Domain Decomposition¶

Overview¶

Questions¶

What is a MPI rank?
How does HOOMD-blue divide the simulation among the ranks?
What limitations prevent parallel execution?
How should I structure my scripts?

Objectives¶

Demonstrate how MPI ranks are assigned to processes.
Explain how HOOMD-blue divides the simulation State with a domain decomposition and how operations execute only on the local particles.
Demonstrate the minimum domain size.
Discuss how particles are placed in domains and how this can lead to uneven load balancing.
Emphasize that scripts are a single program that can execute in serial or parallel.
Show how to avoid deadlock when using the HOOMD-blue API.

Ranks and Processes¶

When you call mpirun -n 4 python3 script.py, mpirun launches 4 separate instances of python all executing script.py at the same time. For example, a script that prints a message will repeat the output:

[1]:

%pycat hello_world.py

print('Hello, world')

[2]:

!mpirun -n 4 python3 hello_world.py

Hello, world
Hello, world
Hello, world
Hello, world

MPI launches n separate processes. These may or may not be on the same node in a HPC cluster, depending on how you request resources in your job script. Each process launched this way is called a rank and is given a rank index. In HOOMD-blue, the Communicator class (created by default with Device) gives you access to the rank index.

[3]:

%pycat hello_hoomd.py

import os

import hoomd

device = hoomd.device.CPU()
rank = device.communicator.rank
pid = os.getpid()
print(f'Hello HOOMD-blue rank {rank} from process id {pid}')

[4]:

!mpirun -n 4 python3 hello_hoomd.py

Hello HOOMD-blue rank 2 from process id 965308
Hello HOOMD-blue rank 3 from process id 965309
Hello HOOMD-blue rank 0 from process id 965306
Hello HOOMD-blue rank 1 from process id 965307

os.getpid is a Python method that returns the process id, a number assigned to every executing process by the operating system.

Domain Decomposition¶

When you create the State object in an MPI simulation on more than 1 rank, HOOMD-blue splits the simulation box into k x l x m domains. The product of k, l and m is equal to the number of ranks you execute. Choose n values that factorize given the constraints of your HPC system, such as the number of cores per node. The domains are defined by planes that split the box. By default, the planes are evenly spaced and chosen to minimize the surface area between the domains.

[5]:

%pycat domain_decomposition.py

import hoomd

# Initialize the system.
device = hoomd.device.CPU()
sim = hoomd.Simulation(device=device)
sim.create_state_from_gsd(filename='random.gsd')
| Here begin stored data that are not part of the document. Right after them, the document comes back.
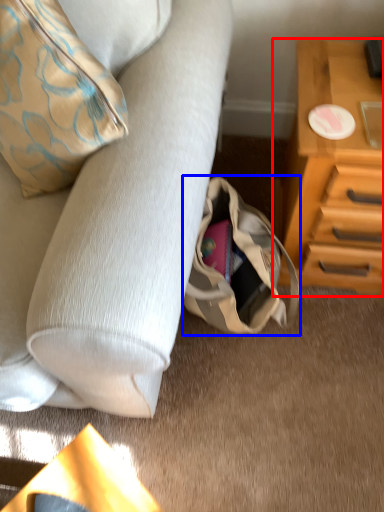 Question: Which object is further to the camera taking this photo, chest of drawers (highlighted by a red box) or handbag (highlighted by a blue box)?

Choices:
 (A) chest of drawers
 (B) handbag

Answer: (B) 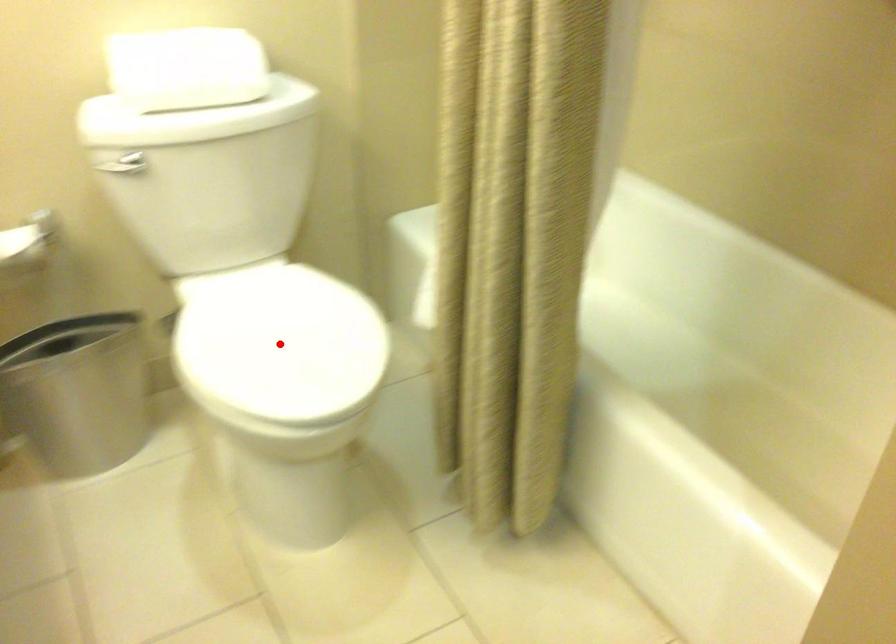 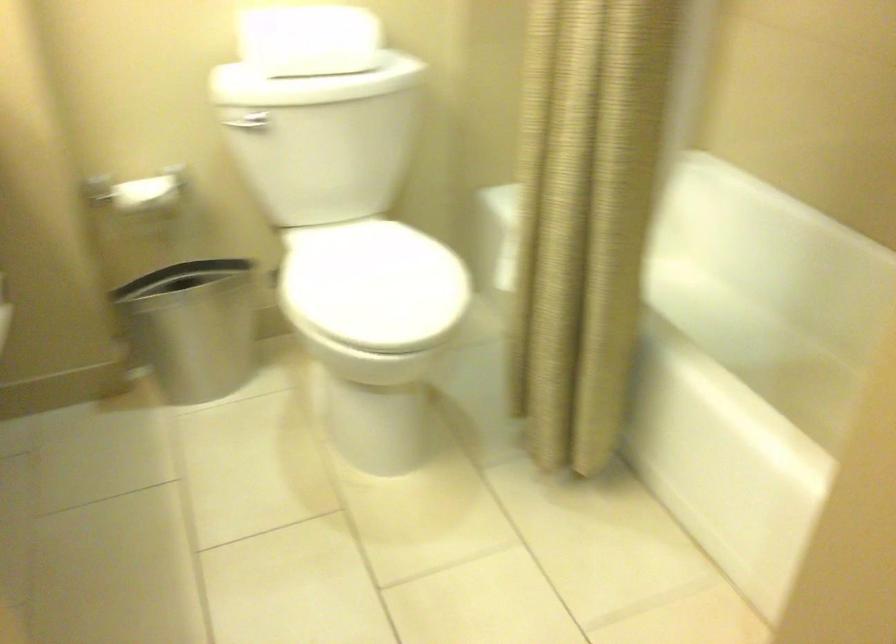 In the second image, find the point that corresponds to the highlighted location in the first image.

(372, 285) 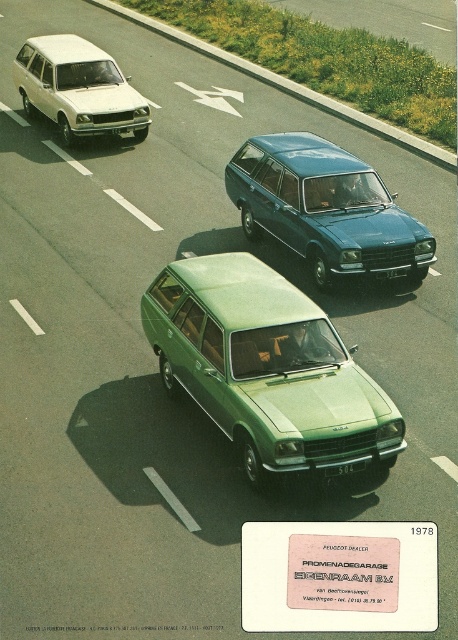 You are a photographer standing on a bridge overlooking a road with two vintage Peugeot station wagons. You notice the green matte station wagon at center and the teal metallic station wagon at center. Which one is positioned to the left when viewed from your perspective?

The green matte station wagon at center is positioned to the left of the teal metallic station wagon at center.

You are a photographer standing at the scene of the Peugeot advertisement. You want to take a photo that clearly shows both the green matte station wagon at center and the teal metallic station wagon at center. Which wagon should you adjust your camera angle to focus on first to ensure both are in frame?

The green matte station wagon at center is positioned under the teal metallic station wagon at center, so you should focus on the teal metallic station wagon at center first to ensure both are visible in the frame. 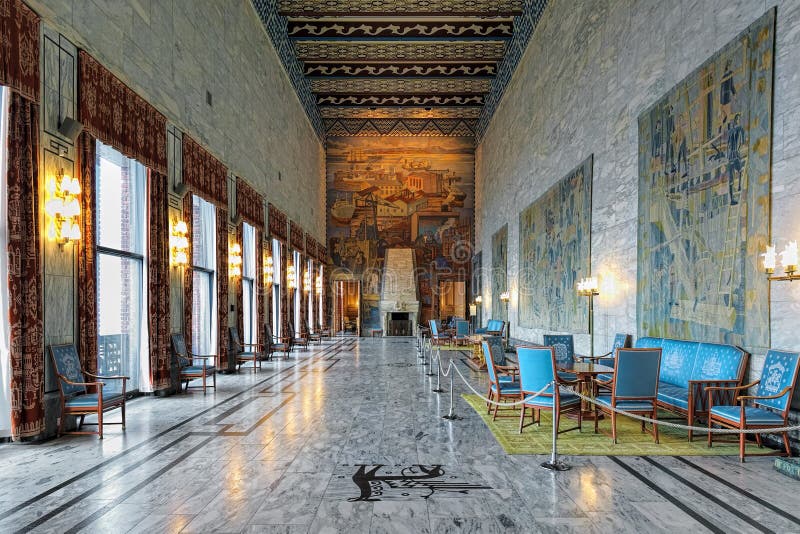 You are a GUI agent. You are given a task and a screenshot of the screen. Output one action in this format:
    pyautogui.click(x=<x>, y=<y>)
    Task: Click on the muraled wall
    Image resolution: width=800 pixels, height=534 pixels.
    Given the screenshot: What is the action you would take?
    pyautogui.click(x=404, y=195) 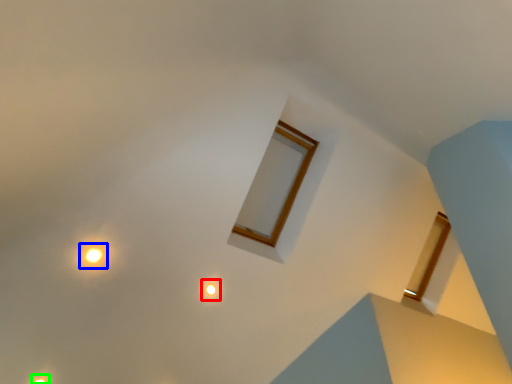 Question: Estimate the real-world distances between objects in this image. Which object is farther from light (highlighted by a red box), light (highlighted by a blue box) or light (highlighted by a green box)?

Choices:
 (A) light
 (B) light

Answer: (B) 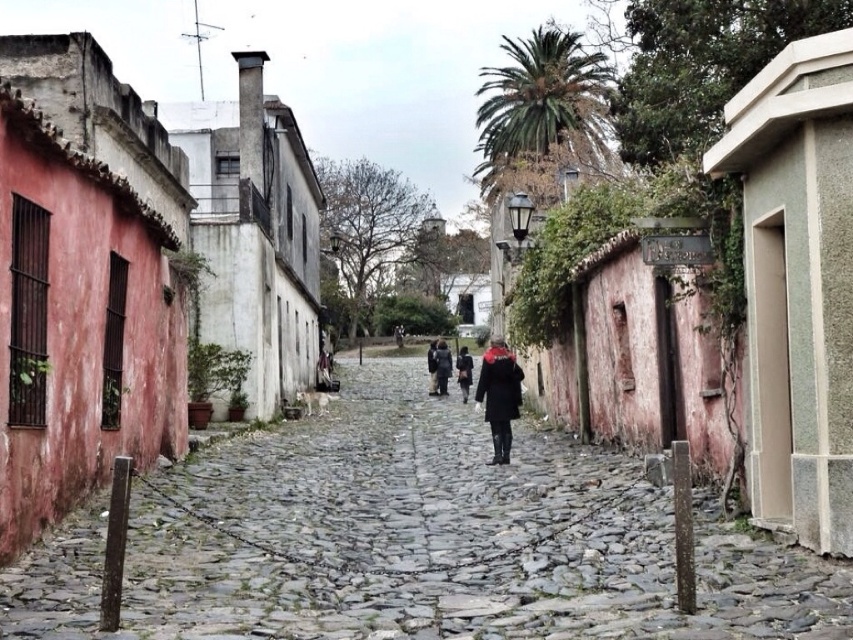 Between cobblestone street at center and dark red wool coat at center, which one is positioned higher?

Positioned higher is dark red wool coat at center.

Does cobblestone street at center have a greater height compared to dark red wool coat at center?

In fact, cobblestone street at center may be shorter than dark red wool coat at center.

Find the location of a particular element. cobblestone street at center is located at coordinates (415, 540).

Which of these two, dark red wool coat at center or dark gray coat at center, stands taller?

Standing taller between the two is dark red wool coat at center.

Which is behind, point (488, 417) or point (442, 340)?

The point (442, 340) is more distant.

The width and height of the screenshot is (853, 640). Identify the location of dark red wool coat at center. (498, 396).

Who is positioned more to the left, dark red wool coat at center or dark gray fabric coat at center?

dark gray fabric coat at center

Between point (498, 408) and point (467, 365), which one is positioned behind?

Point (467, 365)

What are the coordinates of `dark red wool coat at center` in the screenshot? It's located at (498, 396). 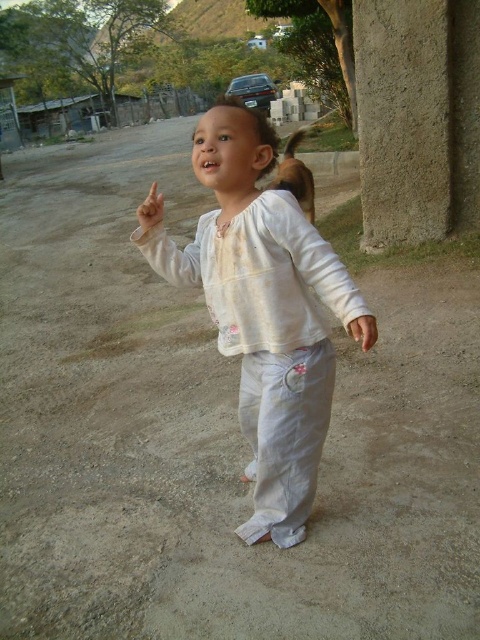 The child in the image is holding a white cotton baby doll and has a light beige fabric hand visible above them. Which object is taller, the white cotton baby at center or the light beige fabric hand at upper center?

The light beige fabric hand at upper center is taller than the white cotton baby at center.

You are a photographer trying to capture the perfect shot of the white cotton baby at center and the light beige fabric hand at upper center. To ensure both objects are in focus, you need to know which one is wider. Can you tell me which object has a greater width?

The light beige fabric hand at upper center has a greater width than the white cotton baby at center, as the white cotton baby at center is narrower. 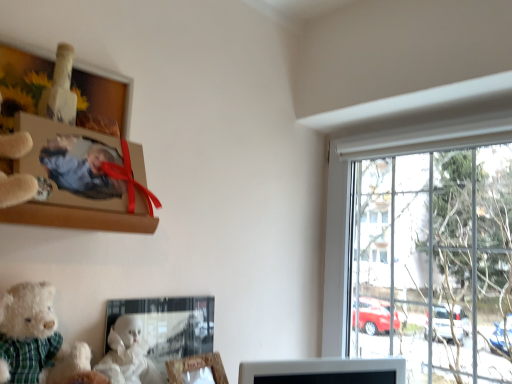 Question: Choose the correct answer: Is matte cardboard photo frame at upper left, positioned as the 1th picture frame in top-to-bottom order, inside wooden photo frame at upper left, the second picture frame when ordered from top to bottom, or outside it?

Choices:
 (A) outside
 (B) inside

Answer: (A)

Question: Relative to wooden photo frame at upper left, the second picture frame when ordered from top to bottom, is matte cardboard photo frame at upper left, the 4th picture frame from the bottom, in front or behind?

Choices:
 (A) front
 (B) behind

Answer: (B)

Question: Estimate the real-world distances between objects in this image. Which object is farther from the wooden photo frame at upper left, placed as the third picture frame when sorted from bottom to top?

Choices:
 (A) matte glass picture frame at lower center, placed as the 3th picture frame when sorted from top to bottom
 (B) matte cardboard photo frame at upper left, the 4th picture frame from the bottom
 (C) white fluffy teddy bear at lower left
 (D) wooden picture frame at lower center, which is the 4th picture frame in top-to-bottom order

Answer: (D)

Question: Estimate the real-world distances between objects in this image. Which object is closer to the matte glass picture frame at lower center, placed as the 3th picture frame when sorted from top to bottom?

Choices:
 (A) wooden picture frame at lower center, arranged as the 1th picture frame when ordered from the bottom
 (B) wooden photo frame at upper left, placed as the third picture frame when sorted from bottom to top
 (C) white fluffy teddy bear at lower left
 (D) matte cardboard photo frame at upper left, the 4th picture frame from the bottom

Answer: (A)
# Print the domain decomposition.
domain_decomposition = sim.state.domain_decomposition
device.notice(f'domain_decomposition={domain_decomposition}')

# Print the location of the split planes.
split_fractions = sim.state.domain_decomposition_split_fractions
device.notice(f'split_fractions={split_fractions}')

# Print the number of particles on each rank.
with sim.state.cpu_local_snapshot as snap:
    N = len(snap.particles.position)
    print(f'{N} particles on rank {device.communicator.rank}')

[6]:

!mpirun -n 4 python3 domain_decomposition.py

notice(2): Using domain decomposition: n_x = 1 n_y = 2 n_z = 2.
1749 particles on rank 2
1695 particles on rank 1
domain_decomposition=(1, 2, 2)
1707 particles on rank 3
split_fractions=([], [0.5], [0.5])
1761 particles on rank 0

For example, this script chooses a 1 x 2 x 2 decomposition with the split planes in the center of the box when launched with 4 ranks. domain_decomposition_split_fractions reports relative values between 0 and 1, so in this case a hypothetical 10 x 10 x 10 box would have split planes at y=0 and z=0 creating 4 domains.

Each rank is assigned one of these domains and stores the particles located inside it. The operations execute on the particles local to each rank. When the density of the system is uniform, each rank has approximately the same number of particles (as in the example above). This is what allows the parallel simulations to run with faster performance: the same operation is being run on fewer particles so it takes less time.

However, when the density of the system is not uniform the default split planes lead to an uneven load balancing with a much greater number of particles on one rank compared to the others. The performance of the overall simulation is limited by that of the slowest rank. In the extreme case, imagine all the particles in the lower left of a very large box. In this 1 x 2 x 2 domain decomposition, all particles would be on one rank and the parallel simulation would take just as much time to execute as one rank alone.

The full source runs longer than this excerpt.